What the tax buys you is real: declarative actions, policies that live next to the data they guard, generated APIs, a mountain of correctness you don’t have to hand-roll or maintain. On a long-lived system with a team, that leverage is worth a lot more than a pile of tokens. The tax is also front-loaded comprehension, not ongoing bloat — it’s the cost of the agent learning the framework’s shape, not a per-line penalty forever.

But if you’re spinning up something small, or you’re leaning hard on agents to move fast, or you’re watching a token bill — “2x the tokens, every feature” is a number that belongs in the decision, right next to all the reasons Ash is lovely.

How to shrink the Ash AI tax

The good news is that the biggest cost — comprehension — is the most fixable, because you can hand the agent the understanding instead of making it pay to rediscover it.

Invest in usage_rules. This is the single highest-leverage move. The whole tax is the agent learning Ash’s shape; a good, current usage-rules file is that shape, pre-loaded. Keep it synced. (Fair warning: the usage_rules.sync tooling itself has sharp edges — it cost me a few iterations during this very experiment.)
Reach for ash_ai / tidewave to feed the agent scoped, relevant context instead of making it crawl your whole domain every turn.
Scope what you put in the window. Claude’s per-turn cache re-read means a bloated context is a recurring bill, not a one-time one. Smaller, sharper context pays off every single turn.
Prefer the generators. mix ash.codegen and the igniter installers absorbed a huge amount of the boilerplate the agent would otherwise reason its way through one token at a time.

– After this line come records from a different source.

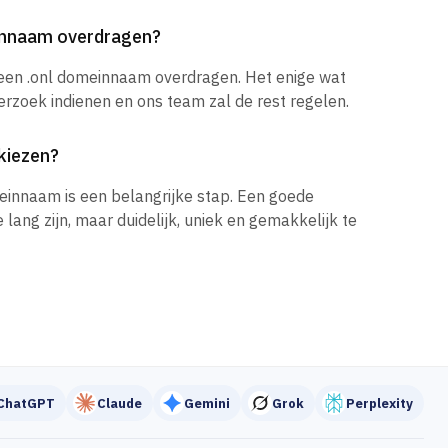
einnaam overdragen?
 een .onl domeinnaam overdragen. Het enige wat
verzoek indienen en ons team zal de rest regelen.
kiezen?
einnaam is een belangrijke stap. Een goede
ang zijn, maar duidelijk, uniek en gemakkelijk te
ChatGPT
Claude
Gemini
Grok
Perplexity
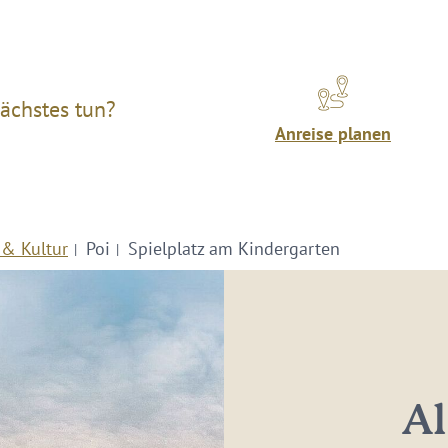
ächstes tun?
Anreise planen
 & Kultur
Poi
Spielplatz am Kindergarten
Al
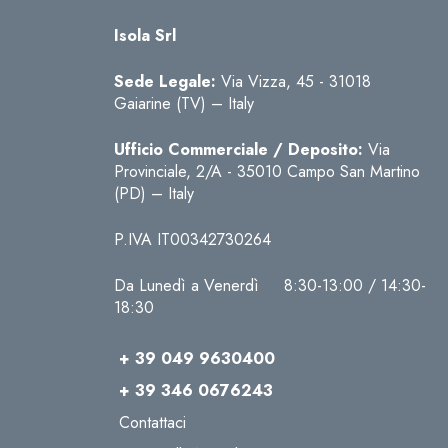
Isola Srl
Sede Legale:
Via Vizza, 45 - 31018
Gaiarine (TV) – Italy
Ufficio Commerciale / Deposito:
Via
Provinciale, 2/A - 35010 Campo San Martino
(PD) – Italy
P.IVA IT00342730264
Da Lunedì a Venerdì 8:30-13:00 / 14:30-
18:30
+ 39 049 9630400
+ 39 346 0676243
Contattaci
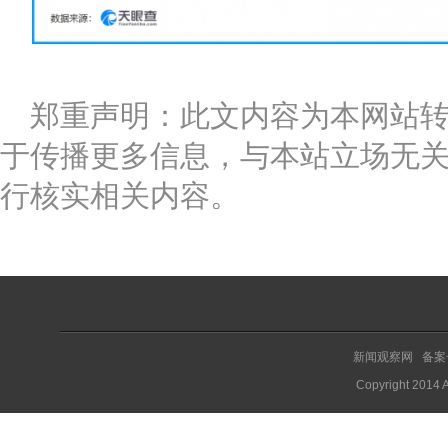
郑重声明：此文内容为本网站
于传播更多信息，与本站立场无
行核实相关内容。
新闻观察网 备案
Copyright 2014 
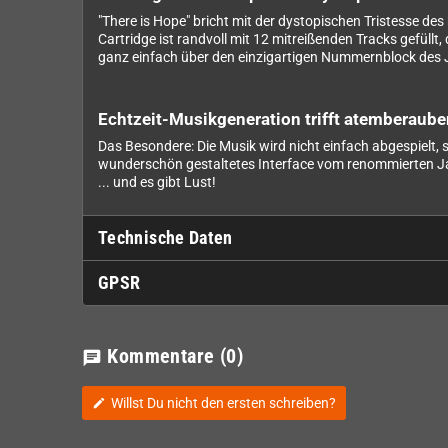
"There is Hope" bricht mit der dystopischen Tristesse de
Cartridge ist randvoll mit 12 mitreißenden Tracks gefül
ganz einfach über den einzigartigen Nummernblock des 
Echtzeit-Musikgeneration trifft atemberaub
Das Besondere: Die Musik wird nicht einfach abgespielt,
wunderschön gestaltetes Interface vom renommierten Jagu
... und es gibt Lust!
Technische Daten
GPSR
Kommentare
(0)
chat
Willst Du nicht den ersten schreiben?
edit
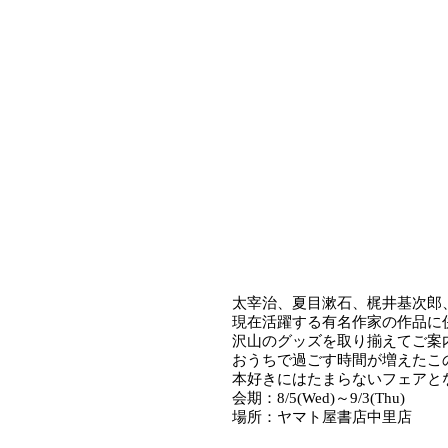
太宰治、
夏目漱石
、
梶井基次郎
現在活躍する有名作家の作品に
沢山のグッズを取り揃えてご案
おうちで過ごす時間が増えたこ
本好きにはたまらないフェアと
会期：
8/5(Wed)
～
9/3(Thu)
場所：ヤマト屋書店中里店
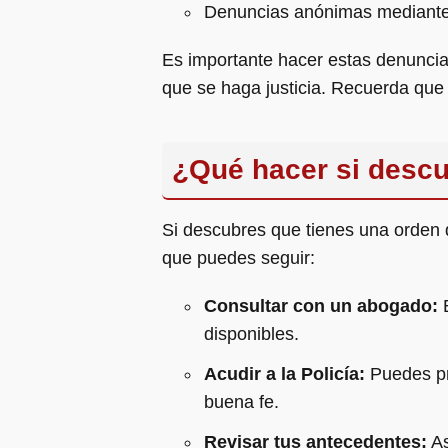
Denuncias anónimas mediante la
Es importante hacer estas denuncias
que se haga justicia. Recuerda que
¿Qué hacer si descu
Si descubres que tienes una orden 
que puedes seguir:
Consultar con un abogado:
E
disponibles.
Acudir a la Policía:
Puedes pre
buena fe.
Revisar tus antecedentes:
As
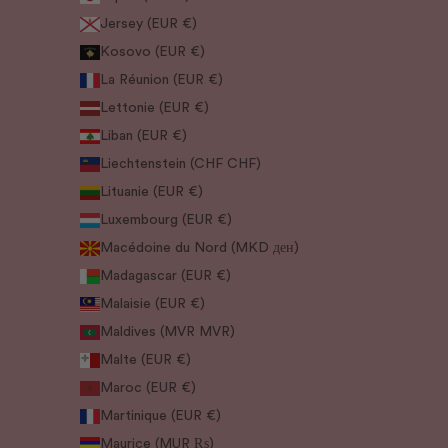
Jersey (EUR €)
Kosovo (EUR €)
La Réunion (EUR €)
Lettonie (EUR €)
Liban (EUR €)
Liechtenstein (CHF CHF)
Lituanie (EUR €)
Luxembourg (EUR €)
Macédoine du Nord (MKD ден)
Madagascar (EUR €)
Malaisie (EUR €)
Maldives (MVR MVR)
Malte (EUR €)
Maroc (EUR €)
Martinique (EUR €)
Maurice (MUR ₨)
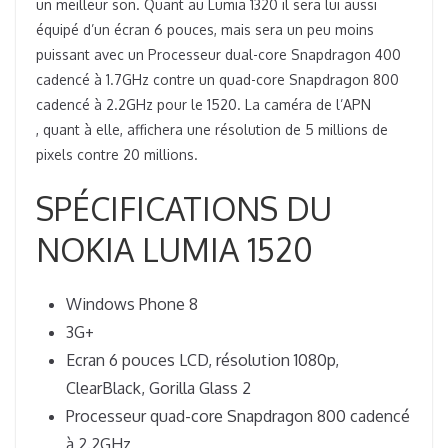
un meilleur son. Quant au Lumia 1320 il sera lui aussi
équipé d’un écran 6 pouces, mais sera un peu moins
puissant avec un Processeur dual-core Snapdragon 400
cadencé à 1.7GHz contre un quad-core Snapdragon 800
cadencé à 2.2GHz pour le 1520. La caméra de l’APN
, quant à elle, affichera une résolution de 5 millions de
pixels contre 20 millions.
SPÉCIFICATIONS DU
NOKIA LUMIA 1520
Windows Phone 8
3G+
Ecran 6 pouces LCD, résolution 1080p,
ClearBlack, Gorilla Glass 2
Processeur quad-core Snapdragon 800 cadencé
à 2.2GHz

What I’d still want to know

This is one task, two models, a snapshot in time. Ash’s representation in model training will only improve; today’s tax is not a permanent property of the framework. A bigger, multi-feature task might amortize the comprehension cost or compound it — I genuinely don’t know which. And I measured tokens processed; the dollar gap is smaller than the token gap because Claude bills cache reads cheaply, so “2.6x the tokens” is not “2.6x the bill.”

If you reproduce it and get a different number, I want to hear about it. That’s what the repo is for.

The thing I actually took away

I went in to confirm a hunch about Ash. I came out thinking about something larger: as agents become the default way code gets written, “how comprehensible is this to an AI” is becoming a real axis of framework and documentation design — one we’ve barely started measuring. The frameworks that win the agent era might not be the ones that are most elegant for humans. They’ll be the ones that make their shape cheapest to learn, over and over, in a fresh context window — which is exactly what usage_rules is quietly inventing.

Ash is paying a tax today. It’s also, with usage-rules, one of the few frameworks actively building the thing that pays it back down. Make of that what you will.

The benchmark, warts and all, is on GitHub. Tell me where I’m wrong.